To do
Find the line containing "Bei dm steht" in the records below. Copy exactly that line and each one after it, ending at the line containing "tsfördernde Maßnahmen. Und", and nothing more.
[[ Excerpted records, beginning ]]
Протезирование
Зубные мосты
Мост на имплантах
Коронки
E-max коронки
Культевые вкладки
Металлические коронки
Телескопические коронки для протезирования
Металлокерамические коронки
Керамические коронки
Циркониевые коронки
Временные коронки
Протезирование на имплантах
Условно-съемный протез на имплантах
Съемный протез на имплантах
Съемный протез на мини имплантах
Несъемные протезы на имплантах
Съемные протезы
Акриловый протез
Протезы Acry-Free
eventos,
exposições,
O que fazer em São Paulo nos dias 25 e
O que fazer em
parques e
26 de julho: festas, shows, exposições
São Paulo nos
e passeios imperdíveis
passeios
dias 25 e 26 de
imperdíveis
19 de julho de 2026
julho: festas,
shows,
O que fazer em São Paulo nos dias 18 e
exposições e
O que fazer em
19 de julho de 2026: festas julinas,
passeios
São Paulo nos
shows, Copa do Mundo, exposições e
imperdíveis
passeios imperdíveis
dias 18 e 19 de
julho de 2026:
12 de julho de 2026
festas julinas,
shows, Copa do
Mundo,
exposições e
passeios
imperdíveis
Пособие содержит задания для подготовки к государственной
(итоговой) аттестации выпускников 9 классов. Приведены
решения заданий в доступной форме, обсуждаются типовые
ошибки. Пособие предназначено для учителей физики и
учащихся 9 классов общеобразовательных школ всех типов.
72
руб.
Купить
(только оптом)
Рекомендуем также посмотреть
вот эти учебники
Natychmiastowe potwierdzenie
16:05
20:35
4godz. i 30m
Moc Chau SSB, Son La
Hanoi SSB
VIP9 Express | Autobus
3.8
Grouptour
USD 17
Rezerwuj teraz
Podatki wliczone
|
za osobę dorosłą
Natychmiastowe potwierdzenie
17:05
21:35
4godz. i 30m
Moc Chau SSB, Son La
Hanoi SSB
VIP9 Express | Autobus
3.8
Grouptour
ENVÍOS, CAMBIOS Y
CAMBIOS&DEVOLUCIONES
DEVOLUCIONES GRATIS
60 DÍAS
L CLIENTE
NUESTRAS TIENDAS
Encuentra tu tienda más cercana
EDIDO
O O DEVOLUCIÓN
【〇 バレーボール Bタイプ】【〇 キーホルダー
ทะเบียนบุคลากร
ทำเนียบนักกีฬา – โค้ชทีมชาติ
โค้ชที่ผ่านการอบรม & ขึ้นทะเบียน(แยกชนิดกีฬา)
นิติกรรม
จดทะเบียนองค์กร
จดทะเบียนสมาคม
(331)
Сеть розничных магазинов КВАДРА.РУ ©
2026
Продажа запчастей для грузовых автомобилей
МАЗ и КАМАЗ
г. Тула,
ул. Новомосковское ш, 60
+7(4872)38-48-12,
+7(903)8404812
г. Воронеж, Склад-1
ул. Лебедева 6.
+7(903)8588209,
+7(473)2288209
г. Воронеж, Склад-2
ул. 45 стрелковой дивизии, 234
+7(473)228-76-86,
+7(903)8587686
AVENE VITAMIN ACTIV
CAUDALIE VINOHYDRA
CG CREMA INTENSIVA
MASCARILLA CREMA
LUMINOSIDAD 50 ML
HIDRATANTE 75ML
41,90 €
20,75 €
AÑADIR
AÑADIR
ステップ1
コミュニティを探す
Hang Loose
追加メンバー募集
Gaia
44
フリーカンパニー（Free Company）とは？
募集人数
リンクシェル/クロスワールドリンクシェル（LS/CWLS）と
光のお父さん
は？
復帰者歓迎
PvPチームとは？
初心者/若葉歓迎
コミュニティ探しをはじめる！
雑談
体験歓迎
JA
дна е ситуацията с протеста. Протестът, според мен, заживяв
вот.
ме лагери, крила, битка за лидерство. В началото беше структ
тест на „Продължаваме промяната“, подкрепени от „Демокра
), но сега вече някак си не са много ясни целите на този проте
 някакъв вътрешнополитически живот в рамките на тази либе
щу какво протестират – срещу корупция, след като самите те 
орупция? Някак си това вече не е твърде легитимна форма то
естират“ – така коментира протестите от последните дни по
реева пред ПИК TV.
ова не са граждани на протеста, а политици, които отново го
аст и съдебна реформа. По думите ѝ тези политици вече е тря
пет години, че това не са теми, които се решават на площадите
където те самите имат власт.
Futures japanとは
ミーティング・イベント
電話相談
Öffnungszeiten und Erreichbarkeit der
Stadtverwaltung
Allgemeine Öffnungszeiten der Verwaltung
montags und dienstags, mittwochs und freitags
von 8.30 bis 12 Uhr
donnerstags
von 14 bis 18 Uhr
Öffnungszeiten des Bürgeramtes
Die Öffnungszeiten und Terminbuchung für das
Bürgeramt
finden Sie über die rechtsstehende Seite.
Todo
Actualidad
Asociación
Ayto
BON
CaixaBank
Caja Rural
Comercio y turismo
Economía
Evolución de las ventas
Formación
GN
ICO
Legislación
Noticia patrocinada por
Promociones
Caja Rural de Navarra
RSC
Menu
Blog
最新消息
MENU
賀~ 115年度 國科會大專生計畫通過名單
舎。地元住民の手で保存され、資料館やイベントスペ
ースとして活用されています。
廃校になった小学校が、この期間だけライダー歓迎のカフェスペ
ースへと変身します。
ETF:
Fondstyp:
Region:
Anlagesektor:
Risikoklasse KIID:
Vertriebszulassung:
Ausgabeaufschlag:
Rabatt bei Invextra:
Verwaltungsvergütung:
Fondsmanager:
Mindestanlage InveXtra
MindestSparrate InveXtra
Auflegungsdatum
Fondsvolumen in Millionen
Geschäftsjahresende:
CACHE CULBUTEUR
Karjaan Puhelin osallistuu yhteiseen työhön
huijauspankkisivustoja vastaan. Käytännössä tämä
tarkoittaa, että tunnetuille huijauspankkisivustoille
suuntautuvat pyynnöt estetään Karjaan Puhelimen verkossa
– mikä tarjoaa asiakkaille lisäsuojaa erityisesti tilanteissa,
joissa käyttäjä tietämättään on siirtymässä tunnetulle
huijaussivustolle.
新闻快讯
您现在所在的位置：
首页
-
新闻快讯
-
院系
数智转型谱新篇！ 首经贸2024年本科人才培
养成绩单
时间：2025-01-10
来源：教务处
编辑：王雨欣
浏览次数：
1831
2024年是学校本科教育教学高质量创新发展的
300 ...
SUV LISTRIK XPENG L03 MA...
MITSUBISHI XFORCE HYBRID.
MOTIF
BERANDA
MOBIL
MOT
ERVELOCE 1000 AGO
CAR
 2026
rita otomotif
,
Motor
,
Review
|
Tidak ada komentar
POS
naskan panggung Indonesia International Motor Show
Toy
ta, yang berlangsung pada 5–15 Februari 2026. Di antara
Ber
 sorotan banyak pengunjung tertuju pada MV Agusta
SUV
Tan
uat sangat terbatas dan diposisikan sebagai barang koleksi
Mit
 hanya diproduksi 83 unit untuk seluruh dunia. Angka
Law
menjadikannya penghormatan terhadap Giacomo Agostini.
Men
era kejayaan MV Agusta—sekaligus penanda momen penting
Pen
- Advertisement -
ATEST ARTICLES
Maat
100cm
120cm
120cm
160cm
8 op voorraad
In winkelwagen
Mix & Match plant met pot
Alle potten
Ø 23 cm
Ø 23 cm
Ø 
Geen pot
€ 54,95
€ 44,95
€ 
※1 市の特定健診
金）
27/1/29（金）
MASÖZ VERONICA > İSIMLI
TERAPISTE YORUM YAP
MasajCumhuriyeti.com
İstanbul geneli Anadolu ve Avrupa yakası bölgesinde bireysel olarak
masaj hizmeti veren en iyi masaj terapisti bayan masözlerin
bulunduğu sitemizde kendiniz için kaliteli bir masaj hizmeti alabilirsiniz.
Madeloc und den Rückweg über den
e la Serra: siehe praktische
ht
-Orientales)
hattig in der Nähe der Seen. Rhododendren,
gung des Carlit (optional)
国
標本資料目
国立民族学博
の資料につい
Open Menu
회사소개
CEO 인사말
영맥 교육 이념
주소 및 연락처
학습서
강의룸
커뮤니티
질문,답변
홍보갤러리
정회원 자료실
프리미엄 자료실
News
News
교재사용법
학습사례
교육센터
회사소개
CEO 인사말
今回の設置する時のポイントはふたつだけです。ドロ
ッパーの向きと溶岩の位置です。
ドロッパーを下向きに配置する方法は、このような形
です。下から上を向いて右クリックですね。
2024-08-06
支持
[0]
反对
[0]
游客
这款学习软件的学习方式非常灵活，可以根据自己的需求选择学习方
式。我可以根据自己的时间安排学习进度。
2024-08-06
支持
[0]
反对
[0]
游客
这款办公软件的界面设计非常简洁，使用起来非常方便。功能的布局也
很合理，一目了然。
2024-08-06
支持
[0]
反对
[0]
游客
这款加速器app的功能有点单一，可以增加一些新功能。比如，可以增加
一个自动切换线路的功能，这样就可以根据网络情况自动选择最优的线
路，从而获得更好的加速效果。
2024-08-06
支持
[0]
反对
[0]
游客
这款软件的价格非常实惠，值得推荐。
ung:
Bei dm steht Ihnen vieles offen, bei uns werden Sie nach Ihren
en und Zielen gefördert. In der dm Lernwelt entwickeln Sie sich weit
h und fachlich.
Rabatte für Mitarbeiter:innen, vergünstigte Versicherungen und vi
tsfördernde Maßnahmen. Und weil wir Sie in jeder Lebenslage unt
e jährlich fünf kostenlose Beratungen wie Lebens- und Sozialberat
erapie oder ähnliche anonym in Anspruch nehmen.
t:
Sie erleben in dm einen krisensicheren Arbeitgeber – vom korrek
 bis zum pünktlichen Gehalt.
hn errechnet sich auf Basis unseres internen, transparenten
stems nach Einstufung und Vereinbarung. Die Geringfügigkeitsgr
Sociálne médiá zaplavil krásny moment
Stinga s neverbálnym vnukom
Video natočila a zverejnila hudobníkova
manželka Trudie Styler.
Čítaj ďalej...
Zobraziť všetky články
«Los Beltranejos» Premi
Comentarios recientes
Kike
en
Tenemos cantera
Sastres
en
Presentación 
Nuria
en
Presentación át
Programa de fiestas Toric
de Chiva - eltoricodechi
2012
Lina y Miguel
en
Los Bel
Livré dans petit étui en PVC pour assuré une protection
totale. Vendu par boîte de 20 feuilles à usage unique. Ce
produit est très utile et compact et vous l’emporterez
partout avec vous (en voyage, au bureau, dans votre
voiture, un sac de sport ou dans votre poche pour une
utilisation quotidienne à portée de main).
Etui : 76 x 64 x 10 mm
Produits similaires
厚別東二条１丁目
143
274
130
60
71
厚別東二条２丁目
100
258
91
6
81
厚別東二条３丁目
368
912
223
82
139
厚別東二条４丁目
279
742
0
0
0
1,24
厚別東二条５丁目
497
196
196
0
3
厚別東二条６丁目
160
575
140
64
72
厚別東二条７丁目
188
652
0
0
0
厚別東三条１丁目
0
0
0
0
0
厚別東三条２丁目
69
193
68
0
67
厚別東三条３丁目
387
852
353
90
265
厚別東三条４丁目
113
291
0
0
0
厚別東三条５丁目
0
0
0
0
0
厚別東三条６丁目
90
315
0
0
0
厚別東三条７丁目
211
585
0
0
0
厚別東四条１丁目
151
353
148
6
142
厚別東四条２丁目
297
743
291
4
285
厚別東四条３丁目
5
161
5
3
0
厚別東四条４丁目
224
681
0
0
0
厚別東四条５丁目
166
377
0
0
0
[[ Excerpted records, end ]]
Written solution
Bei dm steht Ihnen vieles offen, bei uns werden Sie nach Ihren
en und Zielen gefördert. In der dm Lernwelt entwickeln Sie sich weit
h und fachlich.
Rabatte für Mitarbeiter:innen, vergünstigte Versicherungen und vi
tsfördernde Maßnahmen. Und weil wir Sie in jeder Lebenslage unt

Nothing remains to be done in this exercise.